Hagler, before his resignation became effective, issued a statement which read, in part:

Any decent person, myself, would be disgusted to hear my words as spoken on the recording.  Although I have never been afforded an opportunity to listen to this tape, I believe that the description of it as containing "graphic fantasies" in the Times Free Press is an accurate and sufficient description and all any decent person would want to hear of it.  But any decent person would also conclude that public dissemination, beyond the description previously given, can serve no legitimate public purpose and can only hurt, and continue to hurt, my family and me.

If you were a decent person, yourself, you would have no curiosity about the tape.  This strikes me as rather like Jeffrey Dahmer deploring the poor taste exhibited by a media that insisted on running sensational accounts of cannibalism:  "Any decent person would be satisfied with the information that the persons named in the news reports are no longer living."

Except, of course, that Jeffrey Dahmer didn't exercise immense power over the lives of Milwaukee's citizens for 17 years.  

But, see, that makes it worse that people began know about the pleasure Hagler takes in recording for posterity his fantasies of extreme violence.  Because, he said, an attack on him was an attack on the judiciary:  "This, not a judge's sinful but legal conduct, is the story".   Shades of the "great man" theory of criminal libel.

Remember that allowing the public to hear the tape would serve no purpose other than to "hurt, and continue to hurt, my family and me".  Given that, one might wonder how he could, in the same statement, claim that the tape was an attack on "one of our essential public institutions, the Judiciary".  

The answer, of course, is that Hagler was a judge for a long time.  And for a certain type of judge words are just the wrapping paper concealing the exercise of power.  Complaining about such a judge's self-contradictions is like complaining that the pattern doesn't line up where the paper overlaps itself. 

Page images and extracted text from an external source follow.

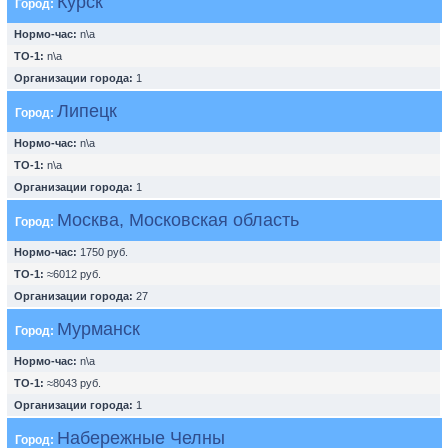
Курск
Город:
Нормо-час:
n\a
ТО-1:
n\a
Организации города:
1
Липецк
Город:
Нормо-час:
n\a
ТО-1:
n\a
Организации города:
1
Москва, Московская область
Город:
Нормо-час:
1750 руб.
ТО-1:
≈6012 руб.
Организации города:
27
Мурманск
Город:
Нормо-час:
n\a
ТО-1:
≈8043 руб.
Организации города:
1
Набережные Челны
Город:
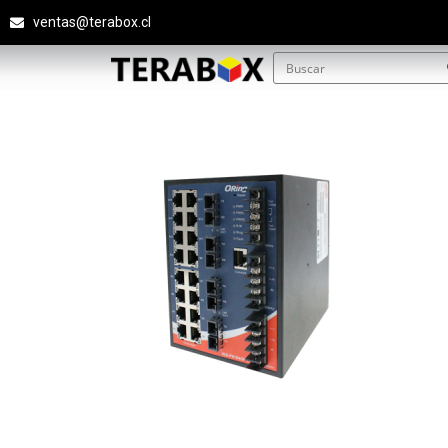
ventas@terabox.cl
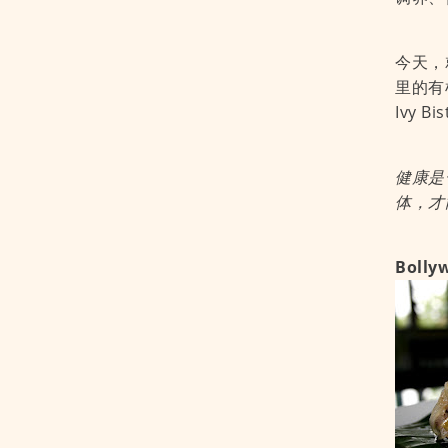
今天，
里的有机
Ivy 
健康是
体，才
Boll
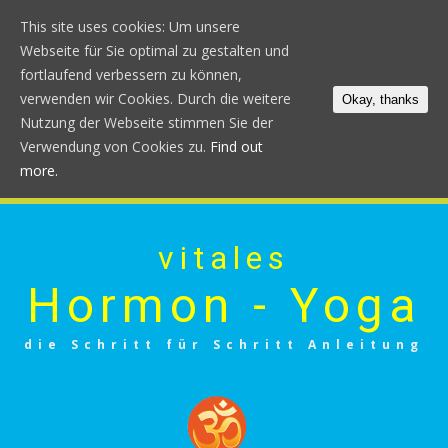
This site uses cookies: Um unsere
Webseite für Sie optimal zu gestalten und
fortlaufend verbessern zu können,
verwenden wir Cookies. Durch die weitere
Okay, thanks
Nutzung der Webseite stimmen Sie der
Verwendung von Cookies zu.
Find out
more.
vitales
Hormon - Yoga
die Schritt für Schritt Anleitung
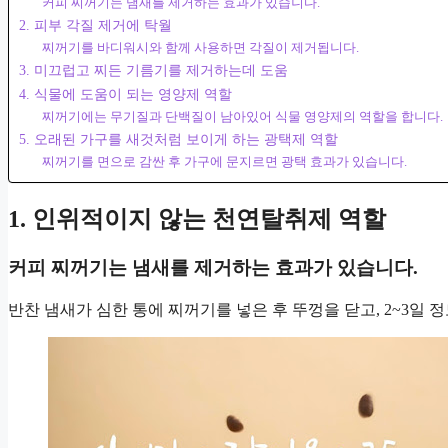
커피 찌꺼기는 냄새를 제거하는 효과가 있습니다.
2. 피부 각질 제거에 탁월
찌꺼기를 바디워시와 함께 사용하면 각질이 제거됩니다.
3. 미끄럽고 찌든 기름기를 제거하는데 도움
4. 식물에 도움이 되는 영양제 역할
찌꺼기에는 무기질과 단백질이 남아있어 식물 영양제의 역할을 합니다.
5. 오래된 가구를 새것처럼 보이게 하는 광택제 역할
찌꺼기를 면으로 감싼 후 가구에 문지르면 광택 효과가 있습니다.
1. 인위적이지 않는 천연탈취제 역할
커피 찌꺼기는 냄새를 제거하는 효과가 있습니다.
반찬 냄새가 심한 통에 찌꺼기를 넣은 후 뚜껑을 닫고, 2~3일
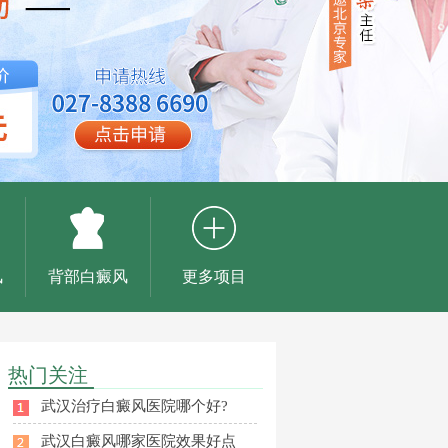
风
背部白癜风
更多项目
热门关注
武汉治疗白癜风医院哪个好?
武汉白癜风哪家医院效果好点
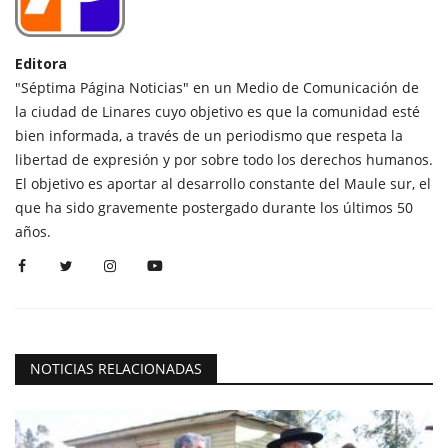
Editora
"Séptima Página Noticias" en un Medio de Comunicación de
la ciudad de Linares cuyo objetivo es que la comunidad esté
bien informada, a través de un periodismo que respeta la
libertad de expresión y por sobre todo los derechos humanos.
El objetivo es aportar al desarrollo constante del Maule sur, el
que ha sido gravemente postergado durante los últimos 50
años.
NOTICIAS RELACIONADAS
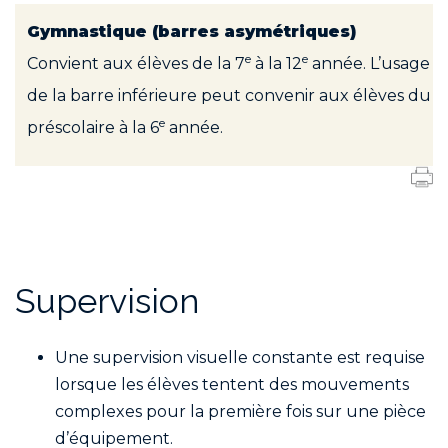
Gymnastique (barres asymétriques)
e
e
Convient aux élèves de la 7
à la 12
année. L’usage
de la barre inférieure peut convenir aux élèves du
e
préscolaire à la 6
année.
Supervision
Une supervision visuelle constante est requise
lorsque les élèves tentent des mouvements
complexes pour la première fois sur une pièce
d’équipement.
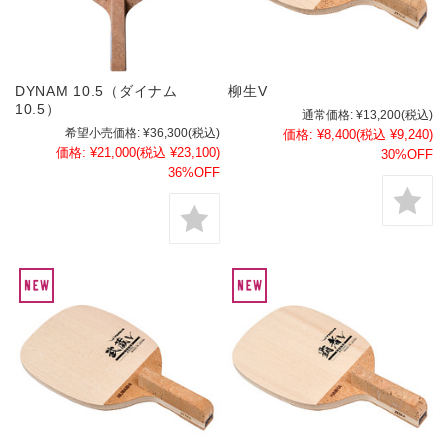
DYNAM 10.5（ダイナム
柳生V
10.5）
通常価格:
¥13,200
(税込)
希望小売価格:
¥36,300
(税込)
価格:
¥8,400
(税込 ¥9,240)
価格:
¥21,000
(税込 ¥23,100)
30%OFF
36%OFF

But now we come to really bizarre bit:

Members of the bar associations in the 10th Judicial District voted today to ask the U.S. attorney to look into how information became public about an audiotape that prompted the district Circuit Court judge to resign Tuesday.

In a joint meeting, bar association members from Bradley, McMinn, Monroe and Polk counties asked the U.S. attorney to become involved and investigate whether the surfacing of information "was an attempt to improperly influence the administration of justice." ...

The members also passed resolutions supporting Judge Hagler and saying that the tape and any copies or transcriptions should be returned to him.

So while we don't know exactly what Judge Hagler said on the tape, we do know the lawyers of southeastern Tennessee considered it well within the acceptable range, at least for judges.